As a conclusion to this research is that it could bring a new light of familiarization in the integration of memristive components in any kinds of electronic devices that are at nanoscale. It is useful to have a computer model of the memristor as a tool for the analysis of the behavior of the circuits in developing application of this memristor as passive circuit element via simulation. SPICE model will definitely help us to conduct interesting simulation experiments and can be of great importance for such a research in future while the memristor are still hard to fabricate to study the behavior of the circuit. Different models with strong behavior and reason give a lot of benefits in development purpose to create the possibilities of the implementation in an integrated circuit.
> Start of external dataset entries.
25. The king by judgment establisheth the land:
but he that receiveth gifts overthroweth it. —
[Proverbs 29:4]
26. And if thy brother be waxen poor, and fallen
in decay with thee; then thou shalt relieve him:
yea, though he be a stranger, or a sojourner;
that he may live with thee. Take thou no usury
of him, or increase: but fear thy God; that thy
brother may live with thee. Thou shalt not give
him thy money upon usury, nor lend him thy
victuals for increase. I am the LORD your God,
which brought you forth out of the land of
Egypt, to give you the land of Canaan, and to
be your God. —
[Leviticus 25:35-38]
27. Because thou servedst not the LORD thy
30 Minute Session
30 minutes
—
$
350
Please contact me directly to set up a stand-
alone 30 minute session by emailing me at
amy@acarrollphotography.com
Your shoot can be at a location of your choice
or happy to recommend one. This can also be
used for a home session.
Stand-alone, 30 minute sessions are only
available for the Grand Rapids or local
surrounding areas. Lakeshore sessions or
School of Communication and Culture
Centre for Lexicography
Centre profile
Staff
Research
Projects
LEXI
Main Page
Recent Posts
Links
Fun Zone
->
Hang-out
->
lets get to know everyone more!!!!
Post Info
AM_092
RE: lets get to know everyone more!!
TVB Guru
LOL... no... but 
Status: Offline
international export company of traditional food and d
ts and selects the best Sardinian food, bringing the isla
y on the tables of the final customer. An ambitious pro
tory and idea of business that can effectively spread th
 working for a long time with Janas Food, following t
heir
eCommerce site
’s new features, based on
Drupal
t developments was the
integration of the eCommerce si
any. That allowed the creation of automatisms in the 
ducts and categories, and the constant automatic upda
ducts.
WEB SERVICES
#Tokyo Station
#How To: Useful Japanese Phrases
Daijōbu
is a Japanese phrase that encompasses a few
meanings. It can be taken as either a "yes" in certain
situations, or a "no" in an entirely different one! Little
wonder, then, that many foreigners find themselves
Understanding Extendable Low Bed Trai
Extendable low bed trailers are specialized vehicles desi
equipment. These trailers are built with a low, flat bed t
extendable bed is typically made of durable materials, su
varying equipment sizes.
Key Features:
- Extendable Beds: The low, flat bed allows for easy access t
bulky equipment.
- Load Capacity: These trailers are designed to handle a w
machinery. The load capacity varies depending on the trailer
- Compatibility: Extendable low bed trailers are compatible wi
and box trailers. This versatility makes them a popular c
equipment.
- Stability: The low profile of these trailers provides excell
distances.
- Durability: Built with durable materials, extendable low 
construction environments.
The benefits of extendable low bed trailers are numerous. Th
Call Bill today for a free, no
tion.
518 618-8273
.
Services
The possibilities for implementation of the memristor with analog circuit are wide open.

## Appendix

.SUBCKT memristor plus minus PARAMS:

+ Ron=100 Roff=16K Rinit=11K D=10N uv=10F p=10

## ***********************************************

* DIFFERENTIAL EQUATION MODELING *

## ***********************************************

Gx 0 x value={ I(Emem)*uv*Ron/D**2*f(V(x),p)}

Cx x 0 1 IC={(Roff-Rinit)/(Roff-Ron)}

Raux x 0 1T

* RESISTIVE PORT OF THE MEMRISTOR *

## ***********************************************

Emem plus aux value={-I(Emem)*V(x)*(Roff-Ron)}

Roff aux minus {Roff}

## ***********************************************

*Flux computation*

## ***********************************************

Eflux flux 0 value={SDT(V(plus,minus))}

## ***********************************************

*Charge computation*

## ***********************************************

Echarge charge 0 value={SDT(I(Emem))}

## ***********************************************

* WINDOW FUNCTIONS

* FOR NONLINEAR DRIFT MODELING *

## ***********************************************

*proposed by joglekar

;.func f(x,p)={1-(2*x-1)**(2*p)}

*proposed by biolek

;.func f(x,i)={1-(x-stp(-i))**(2*p)}

*proposed by prodromakis

;.func f(x,p)={1-(((x-0.5)**2)+0.75)**p}

*proposed by strukov

.func f(x,p)={x-x*2}

.ENDS memristor

## Acknowledgment

This paper participates in the IEEE Student Conference Research & Development SCORED 2012. The author would like to thank Dr. Wan Fazlida Hanim bte Abdullah for being supervisor in this final year project. The author also would like to thank Universiti Teknologi MARA for funding the research work through the Excellence Fund Grant 600-RMI/ST/DANA 5/3/RIF(360/2012).